Drones, Sonar, underwater beacons are used to find Lion Air Plane

Indonesia divers, underwater beacons Drones, and sonar technology have been deployed in Indonesia to search for a Lion Air passenger plane which crashed into the sea on Monday.

Flight JT 610 went down after taking off from Jakarta with 189 passengers and crew on board.

All 189 passengers presumed dead Lion Air Flight JT 610 crash

There has been no sign of survivors but debris and personal belongings have been collected from the water.

“Hopefully this morning we can find the wreckage or fuselage,” Soerjanto Tjahjono, the head of Indonesia’s transport safety panel, told Reuters, adding that an underwater acoustic beacon was deployed to locate the main body of the plane.

The search and rescue agency added that four sonar detectors were also deployed in areas where aircraft debris had been found a day earlier off the shore of Karawang, West Java, and 15 vessels were scouring the sea surface.
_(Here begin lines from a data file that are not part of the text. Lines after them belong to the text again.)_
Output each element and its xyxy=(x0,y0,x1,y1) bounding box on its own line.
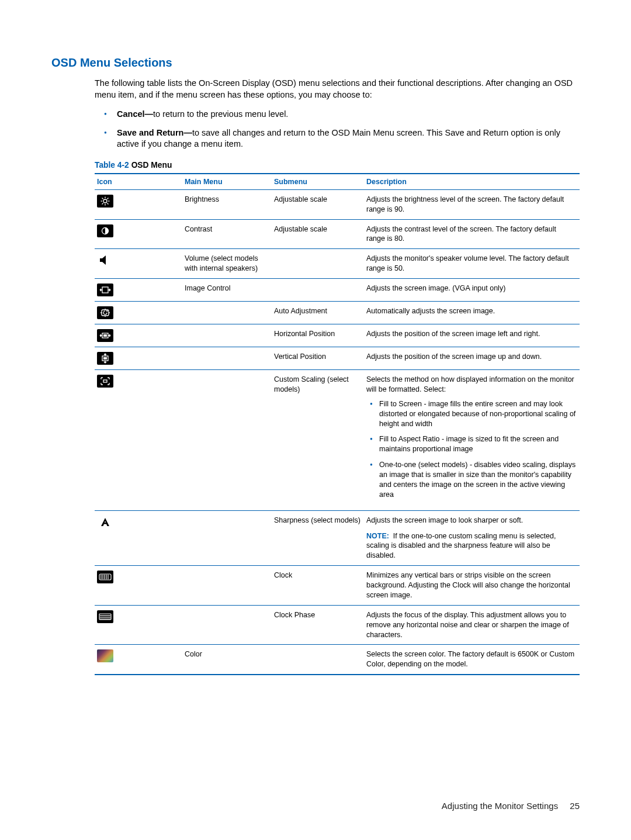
svg-line-5 xyxy=(102,198,103,199)
table-row: Contrast Adjustable scale Adjusts the co… xyxy=(95,219,580,249)
description-cell: Adjusts the position of the screen image… xyxy=(364,347,580,370)
intro-bullet: Cancel—to return to the previous menu le… xyxy=(117,109,580,120)
custom-scaling-icon xyxy=(97,375,113,388)
description-text: Selects the method on how displayed info… xyxy=(366,375,574,393)
contrast-icon xyxy=(97,224,113,237)
submenu-cell: Adjustable scale xyxy=(272,219,364,249)
table-row: Sharpness (select models) Adjusts the sc… xyxy=(95,510,580,566)
main-menu-cell xyxy=(182,347,272,370)
main-menu-cell xyxy=(182,370,272,511)
svg-line-7 xyxy=(108,198,109,199)
main-menu-cell xyxy=(182,324,272,347)
clock-icon xyxy=(97,571,113,583)
color-icon xyxy=(97,649,113,662)
main-menu-cell: Image Control xyxy=(182,279,272,302)
note-text: If the one-to-one custom scaling menu is… xyxy=(366,532,556,560)
submenu-cell: Auto Adjustment xyxy=(272,302,364,324)
table-row: Auto Adjustment Automatically adjusts th… xyxy=(95,302,580,324)
image-control-icon xyxy=(97,284,113,296)
table-header-row: Icon Main Menu Submenu Description xyxy=(95,174,580,190)
bullet-bold: Cancel— xyxy=(117,109,153,119)
footer-page-number: 25 xyxy=(570,801,580,811)
osd-table-wrap: Table 4-2 OSD Menu Icon Main Menu Submen… xyxy=(95,161,580,675)
description-subitem: Fill to Screen - image fills the entire … xyxy=(379,399,576,429)
volume-icon xyxy=(97,254,113,267)
note-label: NOTE: xyxy=(366,532,389,540)
svg-line-6 xyxy=(108,203,109,204)
footer-section: Adjusting the Monitor Settings xyxy=(442,801,558,811)
intro-bullet: Save and Return—to save all changes and … xyxy=(117,127,580,150)
osd-table: Icon Main Menu Submenu Description Brigh… xyxy=(95,173,580,675)
main-menu-cell: Volume (select models with internal spea… xyxy=(182,249,272,279)
main-menu-cell: Contrast xyxy=(182,219,272,249)
svg-rect-10 xyxy=(102,287,108,293)
description-cell: Adjusts the brightness level of the scre… xyxy=(364,189,580,219)
table-title: OSD Menu xyxy=(129,161,172,170)
intro-bullet-list: Cancel—to return to the previous menu le… xyxy=(95,109,580,150)
bullet-text: to return to the previous menu level. xyxy=(153,109,288,119)
svg-point-0 xyxy=(103,199,107,203)
description-note: NOTE: If the one-to-one custom scaling m… xyxy=(366,531,576,561)
description-cell: Adjusts the screen image. (VGA input onl… xyxy=(364,279,580,302)
submenu-cell: Clock Phase xyxy=(272,605,364,645)
submenu-cell: Custom Scaling (select models) xyxy=(272,370,364,511)
submenu-cell xyxy=(272,279,364,302)
submenu-cell: Horizontal Position xyxy=(272,324,364,347)
description-subitem: One-to-one (select models) - disables vi… xyxy=(379,460,576,500)
description-cell: Adjusts the position of the screen image… xyxy=(364,324,580,347)
col-header-sub: Submenu xyxy=(272,174,364,190)
description-cell: Automatically adjusts the screen image. xyxy=(364,302,580,324)
submenu-cell: Sharpness (select models) xyxy=(272,510,364,566)
page-container: OSD Menu Selections The following table … xyxy=(0,0,631,840)
v-position-icon xyxy=(97,352,113,365)
section-heading: OSD Menu Selections xyxy=(51,56,580,70)
table-row: Clock Minimizes any vertical bars or str… xyxy=(95,566,580,606)
svg-rect-13 xyxy=(103,334,107,337)
description-cell: Minimizes any vertical bars or strips vi… xyxy=(364,566,580,606)
description-cell: Adjusts the monitor's speaker volume lev… xyxy=(364,249,580,279)
table-row: Color Selects the screen color. The fact… xyxy=(95,645,580,675)
submenu-cell: Clock xyxy=(272,566,364,606)
intro-text: The following table lists the On-Screen … xyxy=(95,78,580,101)
table-caption: Table 4-2 OSD Menu xyxy=(95,161,580,170)
main-menu-cell xyxy=(182,566,272,606)
description-text: Adjusts the screen image to look sharper… xyxy=(366,516,576,526)
svg-rect-15 xyxy=(103,357,107,359)
table-number: Table 4-2 xyxy=(95,161,129,170)
bullet-bold: Save and Return— xyxy=(117,128,192,137)
sharpness-icon xyxy=(97,516,113,528)
description-cell: Selects the screen color. The factory de… xyxy=(364,645,580,675)
col-header-desc: Description xyxy=(364,174,580,190)
submenu-cell: Adjustable scale xyxy=(272,189,364,219)
main-menu-cell: Color xyxy=(182,645,272,675)
main-menu-cell xyxy=(182,510,272,566)
table-row: Clock Phase Adjusts the focus of the dis… xyxy=(95,605,580,645)
svg-line-8 xyxy=(102,203,103,204)
col-header-icon: Icon xyxy=(95,174,182,190)
h-position-icon xyxy=(97,329,113,342)
table-row: Horizontal Position Adjusts the position… xyxy=(95,324,580,347)
main-menu-cell xyxy=(182,605,272,645)
description-cell: Adjusts the contrast level of the screen… xyxy=(364,219,580,249)
svg-rect-16 xyxy=(103,380,107,382)
table-row: Custom Scaling (select models) Selects t… xyxy=(95,370,580,511)
submenu-cell xyxy=(272,249,364,279)
main-menu-cell: Brightness xyxy=(182,189,272,219)
brightness-icon xyxy=(97,195,113,208)
table-row: Brightness Adjustable scale Adjusts the … xyxy=(95,189,580,219)
description-sublist: Fill to Screen - image fills the entire … xyxy=(366,399,576,500)
description-cell: Adjusts the screen image to look sharper… xyxy=(364,510,580,566)
submenu-cell xyxy=(272,645,364,675)
auto-adjust-icon xyxy=(97,306,113,319)
table-row: Image Control Adjusts the screen image. … xyxy=(95,279,580,302)
table-row: Volume (select models with internal spea… xyxy=(95,249,580,279)
page-footer: Adjusting the Monitor Settings 25 xyxy=(442,801,580,811)
submenu-cell: Vertical Position xyxy=(272,347,364,370)
description-cell: Adjusts the focus of the display. This a… xyxy=(364,605,580,645)
table-row: Vertical Position Adjusts the position o… xyxy=(95,347,580,370)
description-subitem: Fill to Aspect Ratio - image is sized to… xyxy=(379,434,576,454)
col-header-main: Main Menu xyxy=(182,174,272,190)
main-menu-cell xyxy=(182,302,272,324)
description-cell: Selects the method on how displayed info… xyxy=(364,370,580,511)
clock-phase-icon xyxy=(97,610,113,623)
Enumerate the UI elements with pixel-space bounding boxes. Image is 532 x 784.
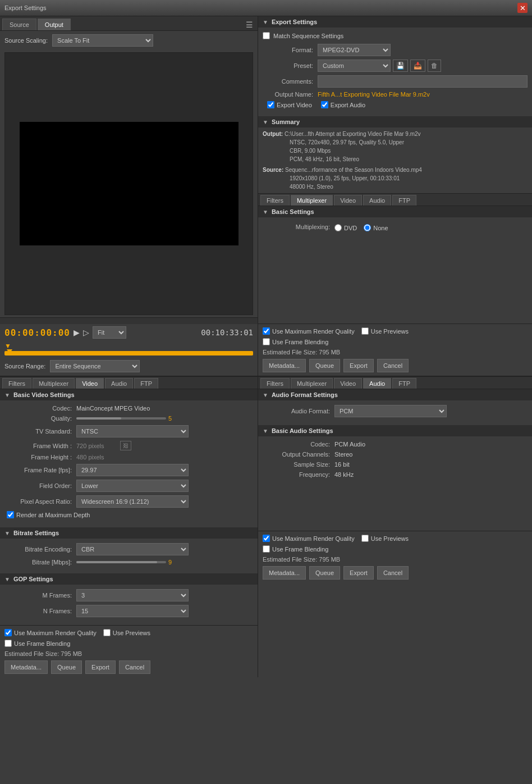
subtab-filters[interactable]: Filters [260,195,290,206]
tabs-menu-icon[interactable]: ☰ [244,20,255,29]
source-scaling-row: Source Scaling: Scale To Fit [0,31,258,50]
m-frames-dropdown[interactable]: 3 [76,589,189,601]
tab-source[interactable]: Source [2,19,36,30]
basic-settings-collapse-icon[interactable]: ▼ [263,209,268,215]
export-audio-checkbox[interactable] [321,101,328,108]
source-scaling-label: Source Scaling: [4,37,48,44]
top-tabs: Source Output ☰ [0,16,258,31]
audio-format-settings-title: Audio Format Settings [272,391,338,398]
summary-source-label: Source: [263,167,283,173]
use-previews-checkbox[interactable] [361,327,369,335]
subtab-ftp[interactable]: FTP [392,195,416,206]
subtab-audio[interactable]: Audio [363,195,391,206]
frame-rate-dropdown[interactable]: 29.97 [76,464,189,476]
subtab-multiplexer[interactable]: Multiplexer [291,195,333,206]
br-metadata-button[interactable]: Metadata... [263,566,306,580]
br-export-button[interactable]: Export [343,566,374,580]
queue-button[interactable]: Queue [309,359,340,372]
preset-delete-icon[interactable]: 🗑 [428,60,441,72]
bl-subtab-video[interactable]: Video [76,378,104,389]
br-frame-blending-checkbox[interactable] [263,545,270,553]
right-bottom-controls: Use Maximum Render Quality Use Previews … [258,323,532,376]
source-range-dropdown[interactable]: Entire Sequence [50,360,140,372]
play-button[interactable]: ▶ [74,328,80,337]
radio-none-input[interactable] [364,224,371,231]
export-video-checkbox[interactable] [267,101,274,108]
preset-save-icon[interactable]: 💾 [393,60,408,72]
br-use-previews-checkbox[interactable] [361,535,369,542]
scrollbar-horizontal[interactable] [0,317,258,324]
export-settings-title: Export Settings [272,19,317,25]
bitrate-slider[interactable] [76,561,166,563]
br-frame-blending-row: Use Frame Blending [263,545,528,553]
tv-standard-dropdown[interactable]: NTSC [76,425,189,437]
n-frames-dropdown[interactable]: 15 [76,605,189,617]
preset-import-icon[interactable]: 📥 [410,60,425,72]
br-subtab-filters[interactable]: Filters [260,378,290,389]
summary-collapse-icon[interactable]: ▼ [263,119,268,125]
afs-collapse-icon[interactable]: ▼ [263,392,268,398]
bl-metadata-button[interactable]: Metadata... [4,660,48,674]
collapse-arrow-icon[interactable]: ▼ [263,19,268,25]
export-audio-label: Export Audio [331,102,365,108]
bl-subtab-filters[interactable]: Filters [2,378,31,389]
br-subtab-audio[interactable]: Audio [363,378,391,389]
preset-label: Preset: [263,62,313,69]
max-render-quality-checkbox[interactable] [263,327,270,335]
br-cancel-button[interactable]: Cancel [377,566,409,580]
gop-settings-content: M Frames: 3 N Frames: 15 [0,585,258,625]
frame-width-row: Frame Width : 720 pixels ⛓ [4,441,253,450]
br-subtab-ftp[interactable]: FTP [392,378,416,389]
audio-codec-label: Codec: [263,441,330,448]
render-max-depth-checkbox[interactable] [7,511,14,518]
bas-collapse-icon[interactable]: ▼ [263,428,268,434]
format-dropdown[interactable]: MPEG2-DVD [318,44,391,56]
bl-subtab-multiplexer[interactable]: Multiplexer [33,378,75,389]
tv-standard-label: TV Standard: [4,428,72,435]
bl-frame-blending-checkbox[interactable] [4,640,12,647]
bvs-collapse-icon[interactable]: ▼ [4,392,10,398]
gop-collapse-icon[interactable]: ▼ [4,576,10,582]
audio-format-dropdown[interactable]: PCM [334,405,447,417]
bs-collapse-icon[interactable]: ▼ [4,530,10,536]
export-settings-section: Match Sequence Settings Format: MPEG2-DV… [258,28,532,116]
br-max-render-checkbox[interactable] [263,535,270,542]
subtab-video[interactable]: Video [334,195,362,206]
source-scaling-dropdown[interactable]: Scale To Fit [52,34,153,47]
progress-bar-track[interactable] [4,351,253,355]
match-sequence-checkbox[interactable] [263,32,270,39]
preset-controls: Custom 💾 📥 🗑 [318,60,441,72]
field-order-dropdown[interactable]: Lower [76,480,189,492]
export-button[interactable]: Export [343,359,374,372]
br-subtab-video[interactable]: Video [334,378,362,389]
br-queue-button[interactable]: Queue [309,566,340,580]
marker-icon: ▼ [4,342,11,350]
quality-slider[interactable] [76,417,166,420]
preset-dropdown[interactable]: Custom [318,60,391,72]
basic-video-settings-header: ▼ Basic Video Settings [0,389,258,400]
output-name-link[interactable]: Fifth A...t Exporting Video File Mar 9.m… [318,91,430,98]
radio-dvd-input[interactable] [334,224,342,231]
bl-cancel-button[interactable]: Cancel [119,660,150,674]
bl-queue-button[interactable]: Queue [51,660,82,674]
bl-use-previews-checkbox[interactable] [103,629,111,636]
comments-input[interactable] [318,75,528,88]
fit-dropdown[interactable]: Fit [93,326,126,339]
bl-export-button[interactable]: Export [85,660,116,674]
bl-max-render-checkbox[interactable] [4,629,12,636]
close-button[interactable]: ✕ [517,3,528,13]
cancel-button[interactable]: Cancel [377,359,409,372]
bl-subtab-audio[interactable]: Audio [105,378,133,389]
preview-black [20,122,239,245]
br-subtab-multiplexer[interactable]: Multiplexer [291,378,333,389]
bl-subtab-ftp[interactable]: FTP [134,378,158,389]
tab-output[interactable]: Output [38,19,71,30]
action-buttons: Metadata... Queue Export Cancel [263,359,528,372]
bitrate-encoding-dropdown[interactable]: CBR [76,543,189,555]
radio-dvd-label: DVD [344,225,357,231]
step-button[interactable]: ▷ [83,328,89,337]
basic-settings-section: Multiplexing: DVD None [258,217,532,239]
pixel-aspect-dropdown[interactable]: Widescreen 16:9 (1.212) [76,495,189,508]
metadata-button[interactable]: Metadata... [263,359,306,372]
frame-blending-checkbox[interactable] [263,338,270,345]
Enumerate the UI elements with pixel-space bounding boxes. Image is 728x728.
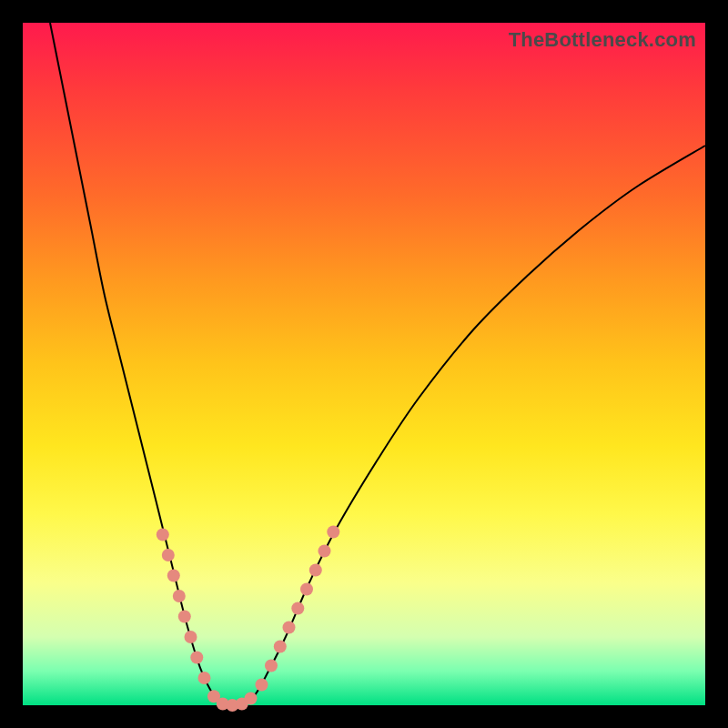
data-dot <box>283 622 296 634</box>
chart-area: TheBottleneck.com <box>23 23 705 705</box>
data-dot <box>256 679 268 692</box>
data-dot <box>198 672 211 684</box>
data-dots <box>157 526 339 713</box>
data-dot <box>178 611 191 623</box>
data-dot <box>173 590 186 602</box>
data-dot <box>274 641 287 653</box>
data-dot <box>265 660 278 672</box>
data-dot <box>167 570 180 582</box>
data-dot <box>318 545 331 558</box>
bottleneck-curve <box>50 23 705 706</box>
data-dot <box>162 549 175 561</box>
data-dot <box>190 652 203 664</box>
data-dot <box>185 631 197 643</box>
data-dot <box>300 583 313 596</box>
plot-svg <box>23 23 705 705</box>
data-dot <box>291 602 304 615</box>
data-dot <box>309 564 322 577</box>
data-dot <box>327 526 339 539</box>
data-dot <box>157 529 169 541</box>
data-dot <box>245 693 258 705</box>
Earlier, Yusuf Latif, the spokesman of the national search and rescue agency, said there were unlikely to be survivors.

The operations director at the agency, Bambang Suryo Aji, says the search effort is focusing on finding bodies.

He said six body bags have been used so far for human remains recovered.

Aji said the location of the plane hull hasn’t been identified yet. Waters, where it sank, are up to 30 meters deep.

The search is currently planned to last seven days and could be extended.

The passenger plane had only been in service for two months.

Finding survivors “would be a miracle”, Latif added, judging by the condition of the recovered debris and body parts.

There is no indication yet of what caused the plane to go down 13 minutes after taking off. Officials say the pilot of the Boeing 737 had asked to return to Soekarno-Hatta airport shortly before losing contact with air traffic control.

A technical log obtained by the BBC showed the plane had encountered technical problems while flying from Bali to Jakarta the previous day.

The log showed one instrument was “unreliable” and the pilot had to hand over to the first officer.

Divers and rescue teams were working Tuesday to bring passenger remains out of the water, as investigators examined fragments of debris scattered over a large expanse of sea.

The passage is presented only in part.